Until the day before yesterday, we rarely saw a wounded soldier in Warsaw, as if there was no war or the war was in Belgium, far from here. The day before yesterday, a large number of wounded began to arrive on trains and were taken to local hospitals, and we now feel they are not just sleeping in this war, and it is no longer make-believe.

I remember the Russian-Turkish war and the Japanese war very well, but I do not remember such immense moral participation as in this war both from the general public and individuals. I would never have imagined such unity and true patriotic feelings among everyone, Jews and Christians. We greet the wounded as our own brothers, our own children. We feel their pain and try to ease their suffering and cheer them up. We meet them with pious responsibility and brotherly love. We bring them flowers and candies. We greet the severely wounded with tears and fears when we see them being transported in cars.

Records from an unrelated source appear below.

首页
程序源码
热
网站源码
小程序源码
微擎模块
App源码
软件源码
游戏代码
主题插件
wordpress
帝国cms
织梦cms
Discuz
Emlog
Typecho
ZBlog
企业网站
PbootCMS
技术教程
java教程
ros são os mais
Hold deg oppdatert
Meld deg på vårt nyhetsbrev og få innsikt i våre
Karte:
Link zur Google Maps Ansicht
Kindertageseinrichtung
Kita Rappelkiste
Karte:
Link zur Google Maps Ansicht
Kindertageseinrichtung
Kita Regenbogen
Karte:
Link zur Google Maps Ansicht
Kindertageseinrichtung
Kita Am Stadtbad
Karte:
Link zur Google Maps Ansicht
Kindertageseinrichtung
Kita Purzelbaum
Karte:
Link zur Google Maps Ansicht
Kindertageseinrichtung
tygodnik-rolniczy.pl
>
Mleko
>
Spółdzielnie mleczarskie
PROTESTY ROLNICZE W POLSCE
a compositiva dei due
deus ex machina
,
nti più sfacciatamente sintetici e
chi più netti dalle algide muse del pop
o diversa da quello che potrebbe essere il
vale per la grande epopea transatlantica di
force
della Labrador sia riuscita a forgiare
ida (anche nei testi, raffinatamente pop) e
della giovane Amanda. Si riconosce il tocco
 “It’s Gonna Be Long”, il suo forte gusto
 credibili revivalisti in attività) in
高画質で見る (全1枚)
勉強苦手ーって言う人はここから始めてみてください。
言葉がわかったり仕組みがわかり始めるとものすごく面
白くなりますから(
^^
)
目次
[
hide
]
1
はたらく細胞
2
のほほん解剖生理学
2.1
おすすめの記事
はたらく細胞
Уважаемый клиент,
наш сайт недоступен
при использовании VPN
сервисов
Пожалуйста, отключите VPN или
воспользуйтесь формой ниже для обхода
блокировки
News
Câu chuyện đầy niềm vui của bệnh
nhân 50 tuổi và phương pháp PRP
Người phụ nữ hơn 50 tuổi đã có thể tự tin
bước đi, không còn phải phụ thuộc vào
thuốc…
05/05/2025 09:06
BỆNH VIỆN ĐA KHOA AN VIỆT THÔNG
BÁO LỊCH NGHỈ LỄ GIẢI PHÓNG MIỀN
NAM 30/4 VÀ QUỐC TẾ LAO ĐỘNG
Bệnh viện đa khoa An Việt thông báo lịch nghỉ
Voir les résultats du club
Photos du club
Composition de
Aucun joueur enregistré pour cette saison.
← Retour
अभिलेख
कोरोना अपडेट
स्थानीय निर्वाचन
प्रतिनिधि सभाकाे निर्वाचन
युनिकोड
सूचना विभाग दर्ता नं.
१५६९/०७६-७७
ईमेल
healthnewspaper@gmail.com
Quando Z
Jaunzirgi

We cannot even speak about leaving Warsaw as you have advised. Firstly, we do not have the means, and secondly, it appears to me that we are safe enough in Warsaw. I don’t even know why, but it appears to me to be this way from some unclear information published about the events around Warsaw.

Stay well and strong, and if you have time, write a few words from time to time. In any event, send your address, and I’ll write to you wherever you may be.

Your devoted,
Yakov Dinezon

Unfortunately, we still have not received news about Mrs. Peretz.